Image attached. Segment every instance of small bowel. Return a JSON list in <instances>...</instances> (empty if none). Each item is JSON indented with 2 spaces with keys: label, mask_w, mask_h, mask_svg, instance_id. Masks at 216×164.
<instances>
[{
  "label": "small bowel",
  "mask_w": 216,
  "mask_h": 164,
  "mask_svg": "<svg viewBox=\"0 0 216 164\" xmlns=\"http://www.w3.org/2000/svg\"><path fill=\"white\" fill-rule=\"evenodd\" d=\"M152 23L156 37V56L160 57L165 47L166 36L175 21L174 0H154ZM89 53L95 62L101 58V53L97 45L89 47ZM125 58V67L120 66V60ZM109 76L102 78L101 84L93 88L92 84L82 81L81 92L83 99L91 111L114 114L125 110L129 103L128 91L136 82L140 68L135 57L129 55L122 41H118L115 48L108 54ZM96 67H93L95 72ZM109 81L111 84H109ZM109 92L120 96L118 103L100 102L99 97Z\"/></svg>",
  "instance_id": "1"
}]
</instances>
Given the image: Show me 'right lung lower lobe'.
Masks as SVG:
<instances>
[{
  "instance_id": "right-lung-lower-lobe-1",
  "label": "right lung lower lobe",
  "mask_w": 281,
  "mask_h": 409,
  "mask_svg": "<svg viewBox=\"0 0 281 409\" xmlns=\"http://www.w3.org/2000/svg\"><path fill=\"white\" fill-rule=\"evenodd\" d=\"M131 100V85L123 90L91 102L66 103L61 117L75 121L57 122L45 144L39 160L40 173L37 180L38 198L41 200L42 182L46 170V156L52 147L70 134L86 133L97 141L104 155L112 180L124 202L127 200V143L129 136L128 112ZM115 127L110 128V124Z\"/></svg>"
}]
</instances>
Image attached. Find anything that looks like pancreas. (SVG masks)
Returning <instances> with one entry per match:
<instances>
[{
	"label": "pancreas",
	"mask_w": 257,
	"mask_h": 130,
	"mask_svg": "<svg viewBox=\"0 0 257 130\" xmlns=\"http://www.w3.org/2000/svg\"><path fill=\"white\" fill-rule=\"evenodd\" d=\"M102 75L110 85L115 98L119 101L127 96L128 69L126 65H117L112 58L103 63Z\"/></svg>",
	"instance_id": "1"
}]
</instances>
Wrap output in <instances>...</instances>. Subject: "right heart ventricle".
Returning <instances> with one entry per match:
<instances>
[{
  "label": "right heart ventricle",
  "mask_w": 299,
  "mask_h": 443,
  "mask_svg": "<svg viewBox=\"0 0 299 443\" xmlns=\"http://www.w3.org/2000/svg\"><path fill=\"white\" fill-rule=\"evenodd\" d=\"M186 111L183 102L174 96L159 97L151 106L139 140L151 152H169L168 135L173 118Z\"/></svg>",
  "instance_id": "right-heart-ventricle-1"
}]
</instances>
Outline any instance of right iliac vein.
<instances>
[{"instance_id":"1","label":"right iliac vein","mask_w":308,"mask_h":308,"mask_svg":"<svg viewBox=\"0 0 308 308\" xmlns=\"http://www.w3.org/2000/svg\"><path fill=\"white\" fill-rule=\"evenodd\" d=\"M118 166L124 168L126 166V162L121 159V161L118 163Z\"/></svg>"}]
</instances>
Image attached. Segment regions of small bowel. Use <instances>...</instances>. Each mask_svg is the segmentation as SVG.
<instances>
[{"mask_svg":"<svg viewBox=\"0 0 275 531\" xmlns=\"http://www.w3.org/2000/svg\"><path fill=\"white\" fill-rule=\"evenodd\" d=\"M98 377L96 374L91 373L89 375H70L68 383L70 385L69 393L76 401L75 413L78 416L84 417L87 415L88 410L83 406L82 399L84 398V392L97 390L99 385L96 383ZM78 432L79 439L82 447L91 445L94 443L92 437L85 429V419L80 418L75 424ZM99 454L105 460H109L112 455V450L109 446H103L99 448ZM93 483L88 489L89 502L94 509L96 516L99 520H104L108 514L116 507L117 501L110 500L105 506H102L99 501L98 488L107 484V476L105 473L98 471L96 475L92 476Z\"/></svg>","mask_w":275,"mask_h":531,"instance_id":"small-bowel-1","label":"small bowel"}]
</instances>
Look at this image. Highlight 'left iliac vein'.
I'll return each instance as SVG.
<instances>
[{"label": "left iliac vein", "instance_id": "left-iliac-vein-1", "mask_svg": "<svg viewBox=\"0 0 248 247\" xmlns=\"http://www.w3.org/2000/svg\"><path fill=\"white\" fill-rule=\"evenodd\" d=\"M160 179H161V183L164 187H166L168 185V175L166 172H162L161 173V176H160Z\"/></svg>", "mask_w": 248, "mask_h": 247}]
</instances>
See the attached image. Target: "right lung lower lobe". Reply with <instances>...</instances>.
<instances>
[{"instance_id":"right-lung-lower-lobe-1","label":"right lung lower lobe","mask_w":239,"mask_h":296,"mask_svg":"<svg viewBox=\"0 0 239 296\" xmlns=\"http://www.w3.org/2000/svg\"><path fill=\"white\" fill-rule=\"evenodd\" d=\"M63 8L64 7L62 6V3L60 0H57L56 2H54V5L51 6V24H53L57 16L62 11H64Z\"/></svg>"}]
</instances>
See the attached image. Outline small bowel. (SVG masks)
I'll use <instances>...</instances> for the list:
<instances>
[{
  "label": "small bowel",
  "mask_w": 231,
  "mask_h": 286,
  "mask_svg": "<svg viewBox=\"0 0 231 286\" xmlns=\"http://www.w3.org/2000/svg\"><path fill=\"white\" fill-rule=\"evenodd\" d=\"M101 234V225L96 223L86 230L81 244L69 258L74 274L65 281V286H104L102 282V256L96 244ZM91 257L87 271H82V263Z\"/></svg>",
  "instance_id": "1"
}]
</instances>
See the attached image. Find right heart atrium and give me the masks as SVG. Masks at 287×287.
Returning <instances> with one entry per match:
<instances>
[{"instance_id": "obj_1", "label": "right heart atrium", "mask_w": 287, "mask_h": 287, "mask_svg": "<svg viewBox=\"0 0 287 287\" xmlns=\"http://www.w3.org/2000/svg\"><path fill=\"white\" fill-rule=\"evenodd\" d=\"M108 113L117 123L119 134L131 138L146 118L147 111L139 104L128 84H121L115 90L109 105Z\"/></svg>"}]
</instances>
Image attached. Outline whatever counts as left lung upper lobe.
= = = = = = =
▶ [WORK ORDER]: What you give back should be exactly the lines of the entries above from the one containing "See the attached image. Find" to the end, and nothing more.

▶ [RESULT OF THE EXERCISE]:
See the attached image. Find right heart atrium and give me the masks as SVG. Masks at 287×287.
Returning <instances> with one entry per match:
<instances>
[{"instance_id": "obj_1", "label": "right heart atrium", "mask_w": 287, "mask_h": 287, "mask_svg": "<svg viewBox=\"0 0 287 287\" xmlns=\"http://www.w3.org/2000/svg\"><path fill=\"white\" fill-rule=\"evenodd\" d=\"M108 113L117 123L119 134L131 138L146 118L147 111L139 104L128 84H121L115 90L109 105Z\"/></svg>"}]
</instances>
Image attached. Outline whatever counts as left lung upper lobe.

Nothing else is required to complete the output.